Deep Dive into the Code

Advanced code blocks with highlighting, file names and more.

Features of the Recognition Systems

Dynamic Facial Recognition: Utilizes real-time webcam feed for instant facial recognition and verification using Haar Cascade classifier and face_recognition library.
Pre-Loaded Face Encodings: Efficiently handles known face data through pre-loaded encodings, enabling quick matching and identification processes.
Adaptive Sound Analysis: Employs YAMNet, a powerful sound event recognition model, to accurately detect specific sounds like gunshots in different auditory environments.
Continuous Monitoring and Processing: Capable of ongoing monitoring, the system constantly processes both visual and auditory data streams for immediate response.
Robust Face Encoding Generation: Includes a dedicated module to generate and update face encodings, ensuring the system adapts to new individuals over time.
Data Management for Individuals: Streamlines data handling by adding and updating individual profiles (such as students) with unique identifiers and relevant information.
Versatile Application: Designed for integration in diverse environments, particularly educational settings, enhancing security and monitoring capabilities.

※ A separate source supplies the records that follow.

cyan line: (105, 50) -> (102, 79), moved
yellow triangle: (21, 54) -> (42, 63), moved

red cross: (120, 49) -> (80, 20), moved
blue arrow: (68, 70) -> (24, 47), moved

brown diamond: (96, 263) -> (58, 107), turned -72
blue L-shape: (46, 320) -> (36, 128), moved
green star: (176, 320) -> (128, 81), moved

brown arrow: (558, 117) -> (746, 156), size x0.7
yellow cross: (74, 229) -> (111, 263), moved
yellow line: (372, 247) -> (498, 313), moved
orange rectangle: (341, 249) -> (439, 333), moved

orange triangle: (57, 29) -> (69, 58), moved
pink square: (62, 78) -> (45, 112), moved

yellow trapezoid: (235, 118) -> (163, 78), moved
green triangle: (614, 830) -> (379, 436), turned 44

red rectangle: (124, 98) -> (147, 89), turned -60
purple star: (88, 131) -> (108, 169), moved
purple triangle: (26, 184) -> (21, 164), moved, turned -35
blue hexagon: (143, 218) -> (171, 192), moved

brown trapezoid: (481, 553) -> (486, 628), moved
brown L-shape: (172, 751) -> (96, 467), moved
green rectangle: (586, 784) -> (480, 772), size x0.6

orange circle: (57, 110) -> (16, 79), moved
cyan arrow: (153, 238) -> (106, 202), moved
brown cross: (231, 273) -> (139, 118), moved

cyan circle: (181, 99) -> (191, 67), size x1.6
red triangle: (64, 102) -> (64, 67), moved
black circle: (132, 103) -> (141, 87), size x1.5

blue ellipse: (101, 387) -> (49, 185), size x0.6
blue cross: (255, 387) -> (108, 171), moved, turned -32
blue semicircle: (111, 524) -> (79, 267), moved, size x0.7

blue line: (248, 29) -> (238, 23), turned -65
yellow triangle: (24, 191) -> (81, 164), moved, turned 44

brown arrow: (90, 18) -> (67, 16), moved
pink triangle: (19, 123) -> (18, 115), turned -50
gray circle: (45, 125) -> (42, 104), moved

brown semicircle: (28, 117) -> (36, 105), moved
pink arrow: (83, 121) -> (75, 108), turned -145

These are important snippets for conceptual understanding, to see more go to the github.

Visual

This section initializes the facial recognition process. It includes loading pre-trained face encodings, initializing the Haar Cascade classifier for face detection, and setting up the webcam feed.

main.py - loader code

import os
import pickle
import numpy as np
import cv2
import face_recognition
from datetime import datetime
 
# Load the encoding file
print("Loading Encode File ...")
file = open('EncodeFile.p', 'rb')
encodeListKnownWithIds = pickle.load(file)
file.close()
encodeListKnown, studentIds = encodeListKnownWithIds
print("Encode File Loaded")
 
# Initialize the Haar Cascade classifier for face detection
face_cascade = cv2.CascadeClassifier('./haarcascade_frontalface_default.xml')
 
cap = cv2.VideoCapture(0)
cap.set(3, 1920)
cap.set(4, 1080)

Here, the code continually reads frames from the webcam, processes each frame to detect faces, and performs face recognition. If a face is recognized as known (verified), it's marked and logged; otherwise, it's flagged as unauthorized.

main.py - main inference code

 
while True:
    success, img = cap.read()
 
    gray = cv2.cvtColor(img, cv2.COLOR_BGR2GRAY)
 
    # Perform face detection using the Haar Cascade classifier
    faces = face_cascade.detectMultiScale(gray, scaleFactor=1.1, minNeighbors=5, minSize=(30, 30))
 
    for (x, y, w, h) in faces:
        # Crop the detected face region
        face_img = img[y:y+h, x:x+w]
        face_img_rgb = cv2.cvtColor(face_img, cv2.COLOR_BGR2RGB)
 
        # Perform face recognition using face_recognition library
        face_encodings = face_recognition.face_encodings(face_img_rgb)
 
        if len(face_encodings) > 0:
            # Compare face encodings with known encodings
            face_encoding = face_encodings[0]
            matches = face_recognition.compare_faces(encodeListKnown, face_encoding)
            face_distances = face_recognition.face_distance(encodeListKnown, face_encoding)
            match_index = np.argmin(face_distances)
 
            if matches[match_index]:
                # Detected face is a known face
                cv2.rectangle(img, (x, y), (x+w, y+h), (0, 255, 0), 2)
                cv2.putText(img, "Verified", (x, y-10), cv2.FONT_HERSHEY_SIMPLEX, 0.9, (0, 255, 0), 2)
 
                # Retrieve the person ID and update the last attendance time in Firebase
                person_id = studentIds[match_index]
                current_time = datetime.now().strftime("%Y-%m-%d %H:%M:%S")
                person_ref = db.collection("Schools").document(new_school_id).collection("students").document(person_id)
                person_ref.update({"last_attendance_time": current_time})
 
            else:
                # Detected face is an unauthorized face
                cv2.rectangle(img, (x, y), (x+w, y+h), (0, 0, 255), 2)
                cv2.putText(img, "Unauthorized", (x, y-10), cv2.FONT_HERSHEY_SIMPLEX, 0.9, (0, 0, 255), 2)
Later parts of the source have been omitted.